Minister of Tribal Welfare Government of Andhra Pradesh
- In office 25 May 2009 – 1 March 2014
- Governor: N. D. Tiwari; E. S. L. Narasimhan;
- Chief Minister: Y. S. Rajasekhara Reddy; Konijeti Rosaiah; Kiran Kumar Reddy;
- Preceded by: K S Redya Naik
- Succeeded by: President's Rule

Member of Legislative Assembly Andhra Pradesh
- In office 2009–2014
- Preceded by: Lake Rajarao
- Succeeded by: Giddi Eswari
- Constituency: Paderu

= Pasupuleti Balaraju =

Indian politician

Pasupuleti Balaraju (born 12 June 1964) is an Indian politician and a legislator from Andhra Pradesh, India. He belongs to YSRCP Party and he worked in Indian National Congress party. He is a former minister for Tribal welfare in the Government of Andhra Pradesh.

==Early life ==
Pasupuleti Balaraju was born in Gudem Kotha Veedhi mandal in Visakhapatnam district of Andhra Pradesh. He earned a master's degree in Arts from Annamalai University. Before entering into politics he worked as Conductor, Teacher & Coffee board president.

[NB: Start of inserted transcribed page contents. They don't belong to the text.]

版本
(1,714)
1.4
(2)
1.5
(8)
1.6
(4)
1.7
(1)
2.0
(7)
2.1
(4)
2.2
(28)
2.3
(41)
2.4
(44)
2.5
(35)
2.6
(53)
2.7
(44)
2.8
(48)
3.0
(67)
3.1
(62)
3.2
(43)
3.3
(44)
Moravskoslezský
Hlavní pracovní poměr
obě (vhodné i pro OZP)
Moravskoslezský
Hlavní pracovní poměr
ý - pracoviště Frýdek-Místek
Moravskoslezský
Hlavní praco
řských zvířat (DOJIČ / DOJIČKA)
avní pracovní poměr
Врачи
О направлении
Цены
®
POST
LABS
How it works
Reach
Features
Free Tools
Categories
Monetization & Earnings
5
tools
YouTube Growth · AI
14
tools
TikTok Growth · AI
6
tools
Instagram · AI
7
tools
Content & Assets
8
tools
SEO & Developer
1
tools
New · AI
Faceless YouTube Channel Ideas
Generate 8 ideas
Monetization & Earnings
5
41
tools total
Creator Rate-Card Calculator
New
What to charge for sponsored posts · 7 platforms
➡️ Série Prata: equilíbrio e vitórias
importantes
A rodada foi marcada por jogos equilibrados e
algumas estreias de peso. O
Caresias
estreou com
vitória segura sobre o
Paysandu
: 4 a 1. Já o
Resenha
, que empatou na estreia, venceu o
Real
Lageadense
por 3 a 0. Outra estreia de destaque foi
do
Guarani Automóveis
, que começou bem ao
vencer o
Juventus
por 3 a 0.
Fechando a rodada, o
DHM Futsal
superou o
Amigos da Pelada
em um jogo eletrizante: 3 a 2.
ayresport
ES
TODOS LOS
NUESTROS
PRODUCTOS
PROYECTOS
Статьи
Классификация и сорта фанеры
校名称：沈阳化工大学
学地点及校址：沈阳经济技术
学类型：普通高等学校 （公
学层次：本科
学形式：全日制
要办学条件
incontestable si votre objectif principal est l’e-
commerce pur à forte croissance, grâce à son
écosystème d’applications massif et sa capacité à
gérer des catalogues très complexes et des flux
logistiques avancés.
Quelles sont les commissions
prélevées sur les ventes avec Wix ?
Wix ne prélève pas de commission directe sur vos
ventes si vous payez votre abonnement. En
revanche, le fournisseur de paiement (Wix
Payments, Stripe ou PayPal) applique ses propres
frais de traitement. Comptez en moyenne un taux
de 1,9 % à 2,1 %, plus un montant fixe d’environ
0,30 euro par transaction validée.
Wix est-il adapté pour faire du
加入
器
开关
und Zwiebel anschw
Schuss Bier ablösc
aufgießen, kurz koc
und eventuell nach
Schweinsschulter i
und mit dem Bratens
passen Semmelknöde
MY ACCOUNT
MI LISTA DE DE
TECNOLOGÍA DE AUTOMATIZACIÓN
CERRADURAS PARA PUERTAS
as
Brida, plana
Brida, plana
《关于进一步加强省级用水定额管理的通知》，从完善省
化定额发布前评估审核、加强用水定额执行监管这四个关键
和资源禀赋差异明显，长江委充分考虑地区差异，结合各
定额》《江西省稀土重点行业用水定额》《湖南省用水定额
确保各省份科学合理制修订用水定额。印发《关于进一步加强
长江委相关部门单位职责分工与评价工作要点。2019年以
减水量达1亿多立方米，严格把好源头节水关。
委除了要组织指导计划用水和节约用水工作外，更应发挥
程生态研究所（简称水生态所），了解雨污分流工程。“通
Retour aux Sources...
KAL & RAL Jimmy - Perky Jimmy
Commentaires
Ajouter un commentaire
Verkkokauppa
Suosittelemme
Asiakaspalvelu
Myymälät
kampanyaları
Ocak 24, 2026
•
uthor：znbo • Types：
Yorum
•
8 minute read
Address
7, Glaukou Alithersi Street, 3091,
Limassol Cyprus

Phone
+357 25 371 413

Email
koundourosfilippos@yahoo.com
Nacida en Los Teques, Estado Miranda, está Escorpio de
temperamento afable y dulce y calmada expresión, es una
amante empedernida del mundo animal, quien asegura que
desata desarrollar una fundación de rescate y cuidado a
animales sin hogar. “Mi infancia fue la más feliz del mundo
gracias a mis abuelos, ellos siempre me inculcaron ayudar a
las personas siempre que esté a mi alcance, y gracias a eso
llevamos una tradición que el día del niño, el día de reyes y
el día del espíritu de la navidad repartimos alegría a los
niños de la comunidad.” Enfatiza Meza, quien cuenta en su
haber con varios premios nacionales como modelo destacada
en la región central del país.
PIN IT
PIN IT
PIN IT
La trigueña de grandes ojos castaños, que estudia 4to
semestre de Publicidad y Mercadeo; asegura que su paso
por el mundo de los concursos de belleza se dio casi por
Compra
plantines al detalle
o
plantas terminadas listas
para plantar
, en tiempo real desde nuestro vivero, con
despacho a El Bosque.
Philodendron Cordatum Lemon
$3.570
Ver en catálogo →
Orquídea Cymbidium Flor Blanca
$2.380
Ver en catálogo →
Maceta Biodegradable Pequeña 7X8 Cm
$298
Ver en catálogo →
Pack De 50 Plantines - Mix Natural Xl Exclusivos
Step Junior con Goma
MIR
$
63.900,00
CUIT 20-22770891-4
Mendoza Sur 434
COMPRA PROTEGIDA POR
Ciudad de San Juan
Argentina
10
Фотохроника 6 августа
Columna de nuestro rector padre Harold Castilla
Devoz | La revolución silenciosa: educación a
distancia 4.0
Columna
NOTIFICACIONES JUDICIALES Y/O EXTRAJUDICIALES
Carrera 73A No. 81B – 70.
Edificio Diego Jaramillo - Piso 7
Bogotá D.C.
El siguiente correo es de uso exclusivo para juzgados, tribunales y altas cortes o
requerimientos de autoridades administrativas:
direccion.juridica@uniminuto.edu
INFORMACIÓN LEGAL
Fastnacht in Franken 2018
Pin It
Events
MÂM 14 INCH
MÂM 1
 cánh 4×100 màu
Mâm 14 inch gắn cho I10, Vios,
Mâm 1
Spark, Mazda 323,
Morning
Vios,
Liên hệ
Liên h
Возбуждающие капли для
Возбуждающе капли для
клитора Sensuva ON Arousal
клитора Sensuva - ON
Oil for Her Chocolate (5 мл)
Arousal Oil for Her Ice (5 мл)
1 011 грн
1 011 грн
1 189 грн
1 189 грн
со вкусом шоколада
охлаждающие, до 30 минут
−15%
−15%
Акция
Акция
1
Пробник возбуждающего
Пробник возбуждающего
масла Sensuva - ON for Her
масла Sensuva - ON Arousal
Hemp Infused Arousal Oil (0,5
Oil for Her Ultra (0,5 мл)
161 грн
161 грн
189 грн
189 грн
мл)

He entered into politics at the age of 25 as mandal president.

==Political career==
Pasupuleti Balaraju was elected to the Andhra Pradesh legislative assembly from the Chintapalle constituency in 1989 and from Paderu constituency in 2009 in Visakhapatnam district of Andhra Pradesh on Indian National Congress party ticket. He became a minister in the cabinets of Y. S. Rajasekhara Reddy and N. Kiran Kumar Reddy holding Tribal Welfare portfolio. He served as the Minister for rural and interior development and Tribal Welfare in the government of Andhra Pradesh during 2009–2014.